(The data begins)

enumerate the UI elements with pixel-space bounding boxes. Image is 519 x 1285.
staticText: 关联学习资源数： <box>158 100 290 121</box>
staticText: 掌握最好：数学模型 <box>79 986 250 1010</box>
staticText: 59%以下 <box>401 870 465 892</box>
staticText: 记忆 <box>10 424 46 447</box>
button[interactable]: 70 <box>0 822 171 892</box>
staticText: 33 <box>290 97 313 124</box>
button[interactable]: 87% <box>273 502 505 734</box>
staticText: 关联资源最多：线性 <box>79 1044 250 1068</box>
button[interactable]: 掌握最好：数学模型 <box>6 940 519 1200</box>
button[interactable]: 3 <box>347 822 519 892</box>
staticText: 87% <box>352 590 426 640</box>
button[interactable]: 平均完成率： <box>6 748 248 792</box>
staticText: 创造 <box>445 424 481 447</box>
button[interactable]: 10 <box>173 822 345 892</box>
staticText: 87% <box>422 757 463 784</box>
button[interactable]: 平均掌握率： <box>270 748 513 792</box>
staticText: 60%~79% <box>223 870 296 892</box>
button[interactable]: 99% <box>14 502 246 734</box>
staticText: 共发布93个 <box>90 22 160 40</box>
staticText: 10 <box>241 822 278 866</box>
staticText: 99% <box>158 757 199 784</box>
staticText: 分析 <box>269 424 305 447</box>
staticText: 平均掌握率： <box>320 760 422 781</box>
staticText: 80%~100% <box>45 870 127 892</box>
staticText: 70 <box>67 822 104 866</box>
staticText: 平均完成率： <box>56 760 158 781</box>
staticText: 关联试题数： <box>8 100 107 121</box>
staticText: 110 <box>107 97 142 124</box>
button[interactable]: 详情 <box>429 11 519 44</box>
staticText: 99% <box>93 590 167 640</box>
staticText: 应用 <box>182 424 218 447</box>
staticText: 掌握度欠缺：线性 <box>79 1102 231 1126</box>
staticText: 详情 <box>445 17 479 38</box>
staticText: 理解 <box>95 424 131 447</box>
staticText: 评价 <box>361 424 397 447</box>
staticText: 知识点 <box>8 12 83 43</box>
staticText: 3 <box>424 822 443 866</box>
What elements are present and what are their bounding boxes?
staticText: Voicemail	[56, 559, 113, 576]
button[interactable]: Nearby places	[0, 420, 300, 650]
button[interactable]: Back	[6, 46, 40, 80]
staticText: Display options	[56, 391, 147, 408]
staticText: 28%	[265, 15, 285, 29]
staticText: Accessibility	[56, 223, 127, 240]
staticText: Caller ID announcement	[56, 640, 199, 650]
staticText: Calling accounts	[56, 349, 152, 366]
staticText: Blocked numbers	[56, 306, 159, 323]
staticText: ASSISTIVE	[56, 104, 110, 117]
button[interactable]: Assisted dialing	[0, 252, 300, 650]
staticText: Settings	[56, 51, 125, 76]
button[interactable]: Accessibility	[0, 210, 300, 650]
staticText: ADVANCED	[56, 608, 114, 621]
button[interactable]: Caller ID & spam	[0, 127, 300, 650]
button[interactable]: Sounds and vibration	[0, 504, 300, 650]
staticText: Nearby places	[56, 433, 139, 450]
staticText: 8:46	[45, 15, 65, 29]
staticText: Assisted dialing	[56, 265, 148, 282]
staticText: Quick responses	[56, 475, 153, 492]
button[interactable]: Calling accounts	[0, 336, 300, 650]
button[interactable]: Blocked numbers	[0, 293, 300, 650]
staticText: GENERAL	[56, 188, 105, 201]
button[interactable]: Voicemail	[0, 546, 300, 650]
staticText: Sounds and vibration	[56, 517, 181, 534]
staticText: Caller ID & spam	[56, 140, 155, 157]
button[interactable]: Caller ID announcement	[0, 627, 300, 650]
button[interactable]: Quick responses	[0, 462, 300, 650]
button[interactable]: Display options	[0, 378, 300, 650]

(The data ends)

Your task: None of the records may be omitted; each is to be printed exactly.

Solution:
enumerate the UI elements with pixel-space bounding boxes. Image is 519 x 1285.
staticText: 关联学习资源数： <box>158 100 290 121</box>
staticText: 掌握最好：数学模型 <box>79 986 250 1010</box>
staticText: 59%以下 <box>401 870 465 892</box>
staticText: 记忆 <box>10 424 46 447</box>
button[interactable]: 70 <box>0 822 171 892</box>
staticText: 33 <box>290 97 313 124</box>
button[interactable]: 87% <box>273 502 505 734</box>
staticText: 关联资源最多：线性 <box>79 1044 250 1068</box>
button[interactable]: 掌握最好：数学模型 <box>6 940 519 1200</box>
button[interactable]: 3 <box>347 822 519 892</box>
staticText: 87% <box>352 590 426 640</box>
button[interactable]: 平均完成率： <box>6 748 248 792</box>
staticText: 创造 <box>445 424 481 447</box>
button[interactable]: 10 <box>173 822 345 892</box>
staticText: 87% <box>422 757 463 784</box>
button[interactable]: 平均掌握率： <box>270 748 513 792</box>
staticText: 60%~79% <box>223 870 296 892</box>
button[interactable]: 99% <box>14 502 246 734</box>
staticText: 共发布93个 <box>90 22 160 40</box>
staticText: 10 <box>241 822 278 866</box>
staticText: 99% <box>158 757 199 784</box>
staticText: 分析 <box>269 424 305 447</box>
staticText: 平均掌握率： <box>320 760 422 781</box>
staticText: 80%~100% <box>45 870 127 892</box>
staticText: 70 <box>67 822 104 866</box>
staticText: 平均完成率： <box>56 760 158 781</box>
staticText: 关联试题数： <box>8 100 107 121</box>
staticText: 110 <box>107 97 142 124</box>
button[interactable]: 详情 <box>429 11 519 44</box>
staticText: 99% <box>93 590 167 640</box>
staticText: 应用 <box>182 424 218 447</box>
staticText: 掌握度欠缺：线性 <box>79 1102 231 1126</box>
staticText: 详情 <box>445 17 479 38</box>
staticText: 理解 <box>95 424 131 447</box>
staticText: 评价 <box>361 424 397 447</box>
staticText: 知识点 <box>8 12 83 43</box>
staticText: 3 <box>424 822 443 866</box>
What elements are present and what are their bounding boxes?
staticText: Voicemail	[56, 559, 113, 576]
button[interactable]: Nearby places	[0, 420, 300, 650]
button[interactable]: Back	[6, 46, 40, 80]
staticText: Display options	[56, 391, 147, 408]
staticText: 28%	[265, 15, 285, 29]
staticText: Accessibility	[56, 223, 127, 240]
staticText: Caller ID announcement	[56, 640, 199, 650]
staticText: Calling accounts	[56, 349, 152, 366]
staticText: Blocked numbers	[56, 306, 159, 323]
staticText: ASSISTIVE	[56, 104, 110, 117]
button[interactable]: Assisted dialing	[0, 252, 300, 650]
staticText: Settings	[56, 51, 125, 76]
button[interactable]: Accessibility	[0, 210, 300, 650]
staticText: ADVANCED	[56, 608, 114, 621]
button[interactable]: Caller ID & spam	[0, 127, 300, 650]
button[interactable]: Sounds and vibration	[0, 504, 300, 650]
staticText: Nearby places	[56, 433, 139, 450]
staticText: 8:46	[45, 15, 65, 29]
staticText: Assisted dialing	[56, 265, 148, 282]
staticText: Quick responses	[56, 475, 153, 492]
button[interactable]: Calling accounts	[0, 336, 300, 650]
button[interactable]: Blocked numbers	[0, 293, 300, 650]
staticText: GENERAL	[56, 188, 105, 201]
button[interactable]: Voicemail	[0, 546, 300, 650]
staticText: Sounds and vibration	[56, 517, 181, 534]
staticText: Caller ID & spam	[56, 140, 155, 157]
button[interactable]: Caller ID announcement	[0, 627, 300, 650]
button[interactable]: Quick responses	[0, 462, 300, 650]
button[interactable]: Display options	[0, 378, 300, 650]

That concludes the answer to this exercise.